Data provided =>
____

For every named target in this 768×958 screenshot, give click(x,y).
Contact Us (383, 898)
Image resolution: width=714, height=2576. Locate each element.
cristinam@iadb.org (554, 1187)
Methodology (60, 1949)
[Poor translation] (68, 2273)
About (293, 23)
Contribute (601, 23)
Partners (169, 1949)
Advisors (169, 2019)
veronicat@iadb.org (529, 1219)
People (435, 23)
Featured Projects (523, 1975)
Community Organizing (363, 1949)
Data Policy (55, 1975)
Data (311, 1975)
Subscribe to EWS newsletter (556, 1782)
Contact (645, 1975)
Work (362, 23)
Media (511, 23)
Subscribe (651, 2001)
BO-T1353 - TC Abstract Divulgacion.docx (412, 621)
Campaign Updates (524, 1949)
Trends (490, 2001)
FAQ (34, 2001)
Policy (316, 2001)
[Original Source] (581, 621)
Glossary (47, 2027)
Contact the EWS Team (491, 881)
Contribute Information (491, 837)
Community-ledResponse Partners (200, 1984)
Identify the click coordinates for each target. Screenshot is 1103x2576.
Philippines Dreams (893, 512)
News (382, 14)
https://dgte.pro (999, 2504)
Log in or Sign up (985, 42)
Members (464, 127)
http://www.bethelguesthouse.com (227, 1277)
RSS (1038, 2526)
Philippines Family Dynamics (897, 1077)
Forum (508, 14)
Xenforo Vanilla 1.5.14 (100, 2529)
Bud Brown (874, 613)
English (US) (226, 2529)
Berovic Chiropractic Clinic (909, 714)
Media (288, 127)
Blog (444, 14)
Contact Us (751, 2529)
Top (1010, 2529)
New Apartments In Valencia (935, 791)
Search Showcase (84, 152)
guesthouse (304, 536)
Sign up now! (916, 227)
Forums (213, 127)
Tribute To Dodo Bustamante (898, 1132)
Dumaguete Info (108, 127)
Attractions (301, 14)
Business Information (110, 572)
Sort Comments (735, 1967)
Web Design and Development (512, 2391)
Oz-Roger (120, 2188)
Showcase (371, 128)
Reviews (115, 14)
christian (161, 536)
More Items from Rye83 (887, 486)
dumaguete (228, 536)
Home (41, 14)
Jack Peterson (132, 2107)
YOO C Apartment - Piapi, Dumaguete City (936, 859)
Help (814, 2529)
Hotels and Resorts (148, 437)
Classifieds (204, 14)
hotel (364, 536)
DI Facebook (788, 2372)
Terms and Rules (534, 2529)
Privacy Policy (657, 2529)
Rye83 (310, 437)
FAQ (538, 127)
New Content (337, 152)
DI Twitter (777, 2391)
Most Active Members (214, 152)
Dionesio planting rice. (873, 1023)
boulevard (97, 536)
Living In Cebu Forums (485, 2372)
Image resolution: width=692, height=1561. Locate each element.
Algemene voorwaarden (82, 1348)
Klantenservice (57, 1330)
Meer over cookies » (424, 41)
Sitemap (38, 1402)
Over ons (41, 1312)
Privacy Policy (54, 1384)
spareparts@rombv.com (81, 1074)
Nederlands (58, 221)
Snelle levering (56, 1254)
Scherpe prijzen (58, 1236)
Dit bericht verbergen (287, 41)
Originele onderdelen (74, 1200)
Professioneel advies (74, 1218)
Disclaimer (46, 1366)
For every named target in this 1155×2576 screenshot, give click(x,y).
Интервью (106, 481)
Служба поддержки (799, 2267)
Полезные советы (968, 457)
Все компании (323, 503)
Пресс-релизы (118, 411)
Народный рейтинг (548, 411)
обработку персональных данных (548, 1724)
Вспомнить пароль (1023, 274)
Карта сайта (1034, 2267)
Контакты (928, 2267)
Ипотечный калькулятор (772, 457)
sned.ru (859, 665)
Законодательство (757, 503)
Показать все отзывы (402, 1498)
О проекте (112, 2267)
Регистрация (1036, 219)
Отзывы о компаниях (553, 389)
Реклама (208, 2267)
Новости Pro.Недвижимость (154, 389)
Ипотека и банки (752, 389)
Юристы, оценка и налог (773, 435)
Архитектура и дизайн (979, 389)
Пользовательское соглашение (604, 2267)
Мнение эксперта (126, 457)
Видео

____

Only lines with the word "element" are wanted, so copy each one from the records.

Image resolution: width=714, height=2576. Locate each element.
Image resolution: width=692, height=1561. Locate each element.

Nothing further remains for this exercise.